**The problem**
An exact copy of the data is needed, but without any of its images.

### Records to process

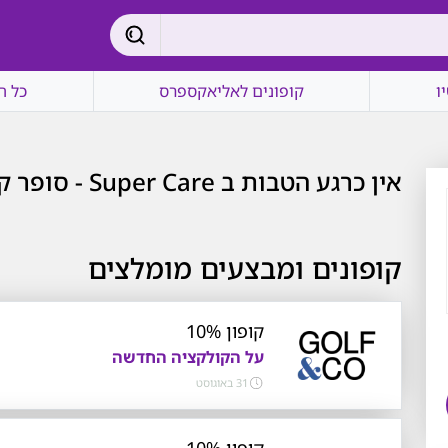
ו
קופונים לאליאקספרס
כל ה
אין כרגע הטבות ב Super Care - סופר קייר
קופונים ומבצעים מומלצים
קופון 10%
על הקולקציה החדשה
31 באוגוסט
קופון 10%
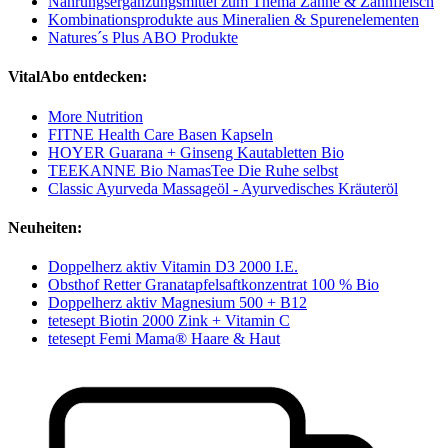
Nahrungsergänzungsmittel zum Thema Zähne & Zahnfleisch
Kombinationsprodukte aus Mineralien & Spurenelementen
Natures´s Plus ABO Produkte
VitalAbo entdecken:
More Nutrition
FITNE Health Care Basen Kapseln
HOYER Guarana + Ginseng Kautabletten Bio
TEEKANNE Bio NamasTee Die Ruhe selbst
Classic Ayurveda Massageöl - Ayurvedisches Kräuteröl
Neuheiten:
Doppelherz aktiv Vitamin D3 2000 I.E.
Obsthof Retter Granatapfelsaftkonzentrat 100 % Bio
Doppelherz aktiv Magnesium 500 + B12
tetesept Biotin 2000 Zink + Vitamin C
tetesept Femi Mama® Haare & Haut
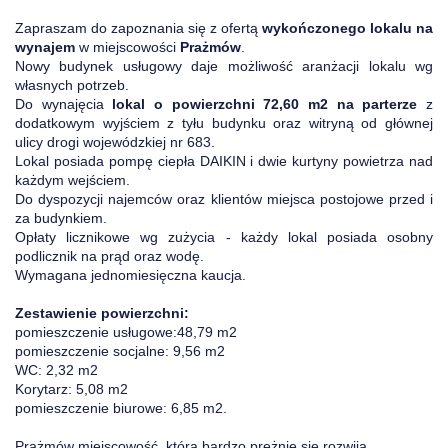
Zapraszam do zapoznania się z ofertą
wykończonego lokalu na
wynajem
w miejscowości
Prażmów
.
Nowy budynek usługowy daje możliwość aranżacji lokalu wg
własnych potrzeb.
Do wynajęcia
lokal o powierzchni 72,60 m2 na parterze
z
dodatkowym wyjściem z tyłu budynku oraz witryną od głównej
ulicy drogi wojewódzkiej nr 683.
Lokal posiada pompę ciepła DAIKIN i dwie kurtyny powietrza nad
każdym wejściem.
Do dyspozycji najemców oraz klientów miejsca postojowe przed i
za budynkiem.
Opłaty licznikowe wg zużycia - każdy lokal posiada osobny
podlicznik na prąd oraz wodę.
Wymagana jednomiesięczna kaucja.
Zestawienie powierzchni:
pomieszczenie usługowe:48,79 m2
pomieszczenie socjalne: 9,56 m2
WC: 2,32 m2
Korytarz: 5,08 m2
pomieszczenie biurowe: 6,85 m2.
Prażmów miejscowość, która bardzo prężnie się rozwija.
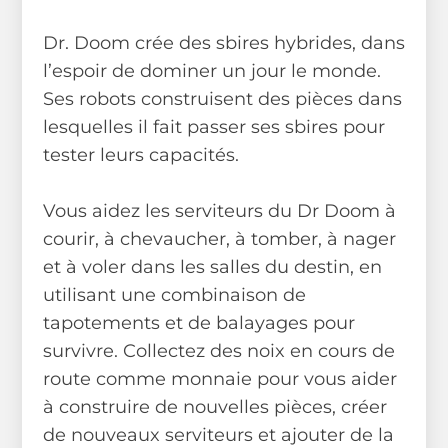
Dr. Doom crée des sbires hybrides, dans
l’espoir de dominer un jour le monde.
Ses robots construisent des pièces dans
lesquelles il fait passer ses sbires pour
tester leurs capacités.
Vous aidez les serviteurs du Dr Doom à
courir, à chevaucher, à tomber, à nager
et à voler dans les salles du destin, en
utilisant une combinaison de
tapotements et de balayages pour
survivre. Collectez des noix en cours de
route comme monnaie pour vous aider
à construire de nouvelles pièces, créer
de nouveaux serviteurs et ajouter de la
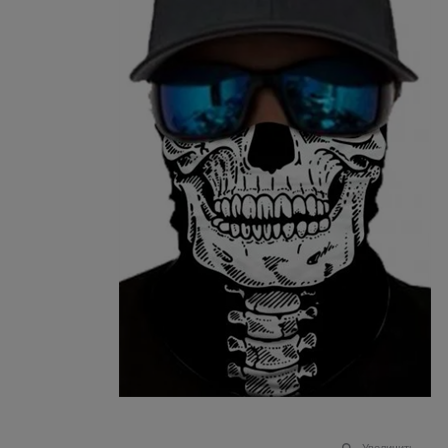
Увеличить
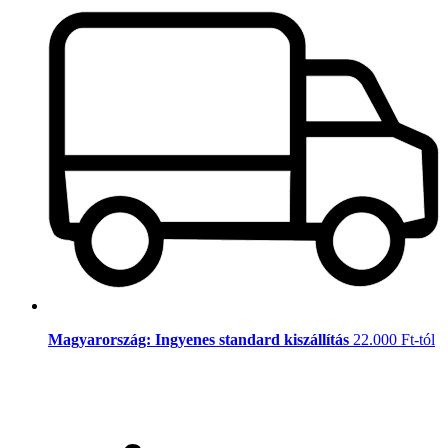
Magyarország: Ingyenes standard kiszállítás
22.000 Ft-tól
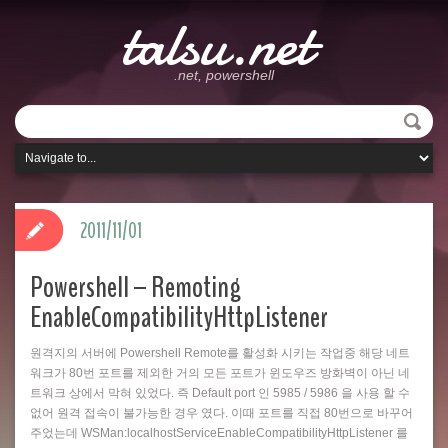
talsu.net
.net, powershell
2011/11/01
Powershell – Remoting
EnableCompatibilityHttpListener
원격지의 서버에 Powershell Remote를 활성화 시키는 작업중 해당 네트
워크가 80번 포트를 제외한 거의 모든 포트가 윈도우즈 방화벽이 아닌 네
트워크 상에서 막혀 있었다. 즉 Default port 인 5985 / 5986 을 사용 할 수
없어 원격 접속이 불가능한 경우 였다. 이때 포트를 직접 80번으로 바꾸어
주었는데 WSMan:localhostServiceEnableCompatibilityHttpListener 를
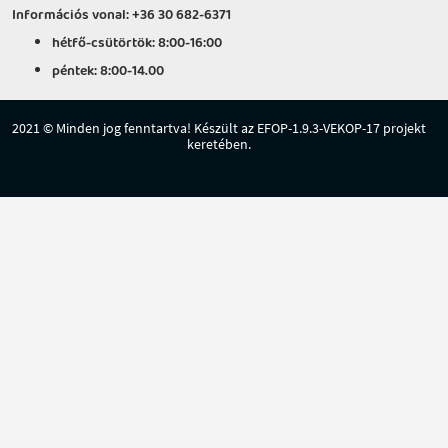
Információs vonal: +36 30 682-6371
hétfő-csütörtök: 8:00-16:00
péntek: 8:00-14.00
2021 © Minden jog fenntartva! Készült az EFOP-1.9.3-VEKOP-17 projekt
keretében.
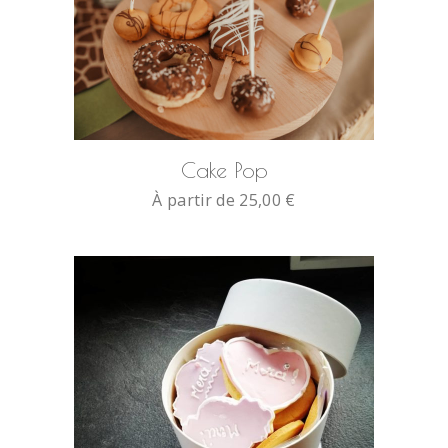
SELECT OPTIONS
Cake Pop
À partir de
25,00
€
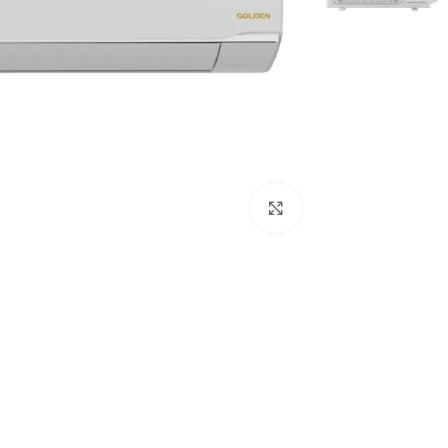
Click to enlarge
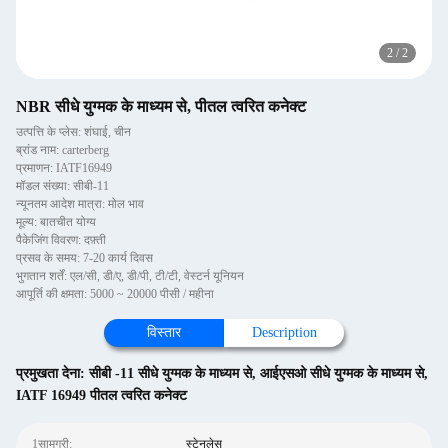
2
/
2
NBR सीधे युग्मक के माध्यम से, पीतल त्वरित कनेक्ट
उत्पत्ति के प्लेस: शंघाई, चीन
ब्रांड नाम: carterberg
प्रमाणन: IATF16949
मॉडल संख्या: सीबी-11
न्यूनतम आदेश मात्रा: मोल भाव
मूल्य: बातचीत योग्य
पैकेजिंग विवरण: दफ़्ती
प्रसव के समय: 7-20 कार्य दिवस
भुगतान शर्तें: एल/सी, डी/ए, डी/पी, टी/टी, वेस्टर्न यूनियन
आपूर्ति की क्षमता: 5000 ~ 20000 पीसी / महीना
विस्तार
Description
प्रमुखता देना:
सीबी -11 सीधे युग्मक के माध्यम से
,
आईएसओ सीधे युग्मक के माध्यम से
,
IATF 16949 पीतल त्वरित कनेक्ट
1सामग्री:
स्टेनलेस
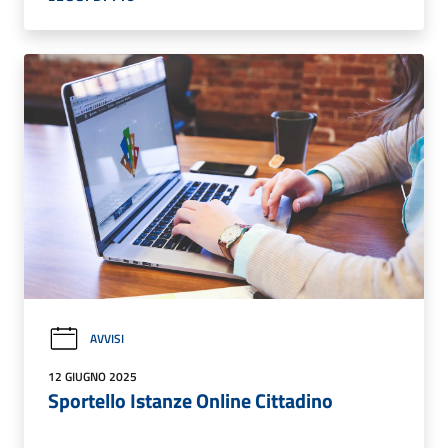
AVVISI
12 GIUGNO 2025
Sportello Istanze Online Cittadino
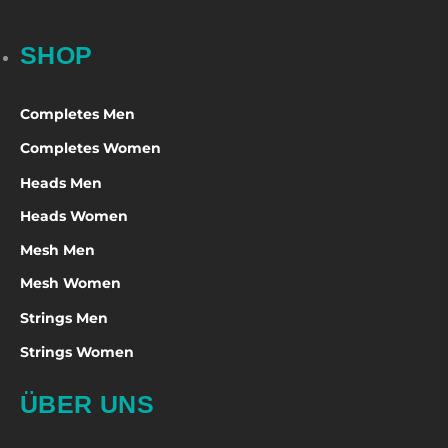
SHOP
Completes Men
Completes Women
Heads Men
Heads Women
Mesh Men
Mesh Women
Strings Men
Strings Women
ÜBER UNS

######

**Response**
ו
קופונים לאליאקספרס
כל ה
אין כרגע הטבות ב Super Care - סופר קייר
קופונים ומבצעים מומלצים
קופון 10%
על הקולקציה החדשה
31 באוגוסט
קופון 10%
Nahrungsergänzungsmittel zum Thema Zähne & Zahnfleisch
Kombinationsprodukte aus Mineralien & Spurenelementen
Natures´s Plus ABO Produkte
VitalAbo entdecken:
More Nutrition
FITNE Health Care Basen Kapseln
HOYER Guarana + Ginseng Kautabletten Bio
TEEKANNE Bio NamasTee Die Ruhe selbst
Classic Ayurveda Massageöl - Ayurvedisches Kräuteröl
Neuheiten:
Doppelherz aktiv Vitamin D3 2000 I.E.
Obsthof Retter Granatapfelsaftkonzentrat 100 % Bio
Doppelherz aktiv Magnesium 500 + B12
tetesept Biotin 2000 Zink + Vitamin C
tetesept Femi Mama® Haare & Haut
Zapraszam do zapoznania się z ofertą
wykończonego lokalu na
wynajem
w miejscowości
Prażmów
.
Nowy budynek usługowy daje możliwość aranżacji lokalu wg
własnych potrzeb.
Do wynajęcia
lokal o powierzchni 72,60 m2 na parterze
z
dodatkowym wyjściem z tyłu budynku oraz witryną od głównej
ulicy drogi wojewódzkiej nr 683.
Lokal posiada pompę ciepła DAIKIN i dwie kurtyny powietrza nad
każdym wejściem.
Do dyspozycji najemców oraz klientów miejsca postojowe przed i
za budynkiem.
Opłaty licznikowe wg zużycia - każdy lokal posiada osobny
podlicznik na prąd oraz wodę.
Wymagana jednomiesięczna kaucja.
Zestawienie powierzchni:
pomieszczenie usługowe:48,79 m2
pomieszczenie socjalne: 9,56 m2
WC: 2,32 m2
Korytarz: 5,08 m2
pomieszczenie biurowe: 6,85 m2.
Prażmów miejscowość, która bardzo prężnie się rozwija.
Dr. Doom crée des sbires hybrides, dans
l’espoir de dominer un jour le monde.
Ses robots construisent des pièces dans
lesquelles il fait passer ses sbires pour
tester leurs capacités.
Vous aidez les serviteurs du Dr Doom à
courir, à chevaucher, à tomber, à nager
et à voler dans les salles du destin, en
utilisant une combinaison de
tapotements et de balayages pour
survivre. Collectez des noix en cours de
route comme monnaie pour vous aider
à construire de nouvelles pièces, créer
de nouveaux serviteurs et ajouter de la
Увеличить
Magyarország: Ingyenes standard kiszállítás
22.000 Ft-tól
talsu.net
.net, powershell
2011/11/01
Powershell – Remoting
EnableCompatibilityHttpListener
원격지의 서버에 Powershell Remote를 활성화 시키는 작업중 해당 네트
워크가 80번 포트를 제외한 거의 모든 포트가 윈도우즈 방화벽이 아닌 네
트워크 상에서 막혀 있었다. 즉 Default port 인 5985 / 5986 을 사용 할 수
없어 원격 접속이 불가능한 경우 였다. 이때 포트를 직접 80번으로 바꾸어
주었는데 WSMan:localhostServiceEnableCompatibilityHttpListener 를
Információs vonal: +36 30 682-6371
hétfő-csütörtök: 8:00-16:00
péntek: 8:00-14.00
2021 © Minden jog fenntartva! Készült az EFOP-1.9.3-VEKOP-17 projekt
keretében.
SELECT OPTIONS
Cake Pop
À partir de
25,00
€
Click to enlarge
2
/
2
NBR सीधे युग्मक के माध्यम से, पीतल त्वरित कनेक्ट
उत्पत्ति के प्लेस: शंघाई, चीन
ब्रांड नाम: carterberg
प्रमाणन: IATF16949
मॉडल संख्या: सीबी-11
न्यूनतम आदेश मात्रा: मोल भाव
मूल्य: बातचीत योग्य
पैकेजिंग विवरण: दफ़्ती
प्रसव के समय: 7-20 कार्य दिवस
भुगतान शर्तें: एल/सी, डी/ए, डी/पी, टी/टी, वेस्टर्न यूनियन
आपूर्ति की क्षमता: 5000 ~ 20000 पीसी / महीना
विस्तार
Description
प्रमुखता देना:
सीबी -11 सीधे युग्मक के माध्यम से
,
आईएसओ सीधे युग्मक के माध्यम से
,
IATF 16949 पीतल त्वरित कनेक्ट
1सामग्री:
स्टेनलेस
AVVISI
12 GIUGNO 2025
Sportello Istanze Online Cittadino
SHOP
Completes Men
Completes Women
Heads Men
Heads Women
Mesh Men
Mesh Women
Strings Men
Strings Women
ÜBER UNS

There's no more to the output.